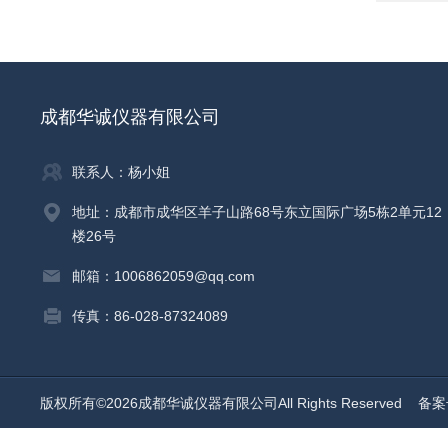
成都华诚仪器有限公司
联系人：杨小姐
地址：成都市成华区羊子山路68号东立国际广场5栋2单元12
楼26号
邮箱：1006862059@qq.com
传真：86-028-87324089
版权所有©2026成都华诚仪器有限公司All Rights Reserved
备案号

━━━━━━━━━━━━━━━━

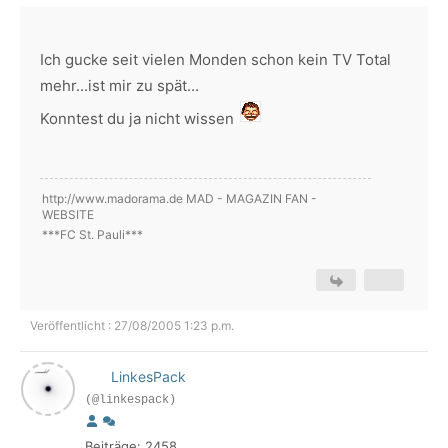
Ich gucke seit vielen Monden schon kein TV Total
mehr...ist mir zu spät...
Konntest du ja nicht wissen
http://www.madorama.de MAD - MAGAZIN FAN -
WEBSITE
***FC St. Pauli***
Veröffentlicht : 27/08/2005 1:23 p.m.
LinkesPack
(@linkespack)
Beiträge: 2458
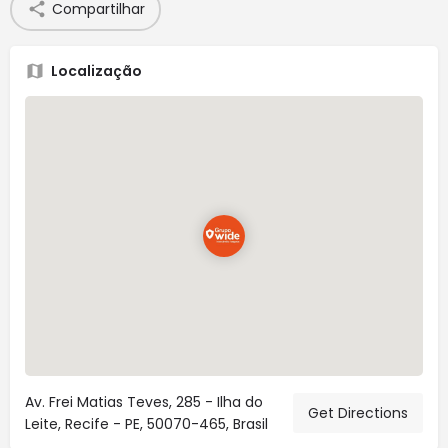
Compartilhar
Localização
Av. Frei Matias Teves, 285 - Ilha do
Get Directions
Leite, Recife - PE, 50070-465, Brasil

━━━━━━━━━━━━━━━━

Reproduce only the lines above, starting at the line with "Av. Frei Matias Teves, 285 - Ilha do" and ending at the line with "Leite, Recife - PE, 50070-465, Brasil", exactly as written.

Av. Frei Matias Teves, 285 - Ilha do
Get Directions
Leite, Recife - PE, 50070-465, Brasil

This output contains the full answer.